While this could be read as a criticism of The Female for making herself vulnerable, it is more of a criticism of the prevention of female autonomy and circumstances in which vulnerability can only be prevented through violence and self-alienation. In the mechanics of postfeminism – women are complicit in patriarchal violence or it is brought against them. Amber’s infectious refusal to assimilate is one of the most protective elements of her character, and her freeing fatalism releases Eve into a wilderness of self-exploration with a kiss, while releasing the rest of the family from their cycles of despair. Amber’s intervention and exit provides a renewal for the family that The Female is not offered or allowed because of her dependency on masculine ideologies of control. While the family watch The Lady Vanishes, Michael reflects on his newfound sense of security having escaped into film, no longer willing himself against his family, but being part of a unified experience that rewards him without forcing him to demonstrate his autonomy to himself:
“Or maybe it was just the watching something good in a dark room, with other people watching it the same way he was. Whatever it was, he felt expansive, bigger than himself about it. And he hadn’t thought once about feeling bad, not once, all the way through it.” (Smith, 281)

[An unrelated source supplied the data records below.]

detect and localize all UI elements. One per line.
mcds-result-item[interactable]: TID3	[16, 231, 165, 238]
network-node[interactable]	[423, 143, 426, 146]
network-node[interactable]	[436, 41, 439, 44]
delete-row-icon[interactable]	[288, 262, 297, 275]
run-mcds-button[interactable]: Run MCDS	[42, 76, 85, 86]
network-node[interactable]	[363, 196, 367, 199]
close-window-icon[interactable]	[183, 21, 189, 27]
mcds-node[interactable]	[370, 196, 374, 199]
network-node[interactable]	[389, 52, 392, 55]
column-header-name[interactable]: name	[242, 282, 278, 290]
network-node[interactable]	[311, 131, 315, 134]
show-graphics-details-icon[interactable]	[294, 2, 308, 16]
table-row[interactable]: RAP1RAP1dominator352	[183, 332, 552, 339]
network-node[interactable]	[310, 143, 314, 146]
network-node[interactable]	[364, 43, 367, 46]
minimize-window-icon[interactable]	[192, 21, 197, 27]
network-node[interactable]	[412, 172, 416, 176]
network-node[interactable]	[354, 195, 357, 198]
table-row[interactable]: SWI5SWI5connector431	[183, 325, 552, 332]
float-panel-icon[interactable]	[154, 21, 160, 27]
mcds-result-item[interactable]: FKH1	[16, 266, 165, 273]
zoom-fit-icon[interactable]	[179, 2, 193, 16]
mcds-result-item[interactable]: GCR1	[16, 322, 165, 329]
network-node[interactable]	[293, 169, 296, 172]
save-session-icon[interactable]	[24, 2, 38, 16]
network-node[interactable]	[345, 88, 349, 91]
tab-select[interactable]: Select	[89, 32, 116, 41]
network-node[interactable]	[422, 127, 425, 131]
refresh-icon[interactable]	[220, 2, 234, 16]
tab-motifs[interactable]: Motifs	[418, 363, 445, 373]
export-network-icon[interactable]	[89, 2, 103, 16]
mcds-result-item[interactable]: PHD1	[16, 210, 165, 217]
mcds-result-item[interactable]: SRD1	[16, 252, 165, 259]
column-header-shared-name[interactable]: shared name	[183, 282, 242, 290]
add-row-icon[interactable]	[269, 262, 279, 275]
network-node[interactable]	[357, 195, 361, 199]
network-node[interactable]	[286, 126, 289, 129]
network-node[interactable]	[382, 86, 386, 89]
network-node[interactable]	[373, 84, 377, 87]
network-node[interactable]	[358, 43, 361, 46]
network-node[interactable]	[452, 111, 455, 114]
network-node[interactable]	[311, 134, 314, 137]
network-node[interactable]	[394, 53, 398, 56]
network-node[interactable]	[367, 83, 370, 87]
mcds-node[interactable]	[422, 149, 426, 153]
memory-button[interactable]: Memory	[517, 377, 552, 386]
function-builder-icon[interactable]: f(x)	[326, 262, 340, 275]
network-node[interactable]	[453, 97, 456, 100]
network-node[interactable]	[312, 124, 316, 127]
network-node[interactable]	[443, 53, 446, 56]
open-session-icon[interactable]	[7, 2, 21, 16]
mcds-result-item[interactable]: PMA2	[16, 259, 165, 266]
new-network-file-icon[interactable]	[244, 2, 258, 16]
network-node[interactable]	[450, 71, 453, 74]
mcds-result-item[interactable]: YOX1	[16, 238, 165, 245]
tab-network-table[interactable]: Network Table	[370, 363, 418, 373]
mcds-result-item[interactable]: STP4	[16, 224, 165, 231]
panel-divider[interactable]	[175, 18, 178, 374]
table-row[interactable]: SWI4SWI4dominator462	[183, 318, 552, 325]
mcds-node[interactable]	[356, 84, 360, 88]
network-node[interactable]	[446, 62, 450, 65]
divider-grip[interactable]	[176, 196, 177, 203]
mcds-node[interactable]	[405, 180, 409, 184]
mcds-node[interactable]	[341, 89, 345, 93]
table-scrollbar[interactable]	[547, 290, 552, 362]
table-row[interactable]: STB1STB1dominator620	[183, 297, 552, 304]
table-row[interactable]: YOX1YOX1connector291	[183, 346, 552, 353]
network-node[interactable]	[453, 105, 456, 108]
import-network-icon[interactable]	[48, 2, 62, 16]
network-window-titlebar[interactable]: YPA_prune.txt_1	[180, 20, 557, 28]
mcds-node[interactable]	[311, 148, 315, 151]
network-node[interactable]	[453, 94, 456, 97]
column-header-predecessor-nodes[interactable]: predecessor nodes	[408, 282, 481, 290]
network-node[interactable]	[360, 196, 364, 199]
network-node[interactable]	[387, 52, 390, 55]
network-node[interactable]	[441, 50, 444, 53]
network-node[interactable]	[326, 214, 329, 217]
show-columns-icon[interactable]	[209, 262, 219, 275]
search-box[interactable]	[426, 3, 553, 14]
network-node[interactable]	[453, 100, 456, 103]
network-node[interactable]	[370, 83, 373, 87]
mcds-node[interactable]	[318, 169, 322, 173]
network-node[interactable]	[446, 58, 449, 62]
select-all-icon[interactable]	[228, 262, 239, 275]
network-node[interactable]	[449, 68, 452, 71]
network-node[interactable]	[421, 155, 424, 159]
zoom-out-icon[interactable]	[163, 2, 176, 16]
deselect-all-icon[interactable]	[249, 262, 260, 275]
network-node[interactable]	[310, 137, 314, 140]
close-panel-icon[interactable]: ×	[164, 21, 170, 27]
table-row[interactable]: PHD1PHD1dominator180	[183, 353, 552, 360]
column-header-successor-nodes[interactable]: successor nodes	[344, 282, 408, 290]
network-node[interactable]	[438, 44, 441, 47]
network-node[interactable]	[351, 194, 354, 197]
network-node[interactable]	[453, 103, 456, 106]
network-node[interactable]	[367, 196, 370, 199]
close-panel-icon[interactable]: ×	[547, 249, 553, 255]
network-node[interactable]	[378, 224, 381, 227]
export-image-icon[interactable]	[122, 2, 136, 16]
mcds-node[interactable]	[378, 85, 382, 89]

In Horton’s words, “The novel understands these characters' psychic and familial interrelations precisely as a product of capitalism's wish-fulfilment system, envisioned in terms of elitist, patriarchal, and nationalist contemporary social discourses” (Horton, 644). While Amber resurrects the Smarts and repurposes them The Female is too enmeshed in the language and aesthetics of destruction and masculinity to be immune to its violence in the way Amber is. Solitude is unsafe, and assimilation is unsafe because unlike Amber, The Female is answerable to a man: both before and after her assimilation she is bound to masculinity. These fantasies of enlightenment, nourishment, and connection play out with anti-realist imagery and iconography to impart the importance of autonomy and the inefficacy of assimilation as a means of self-protection from the patriarchal capitalistic conditions that prey on vulnerability.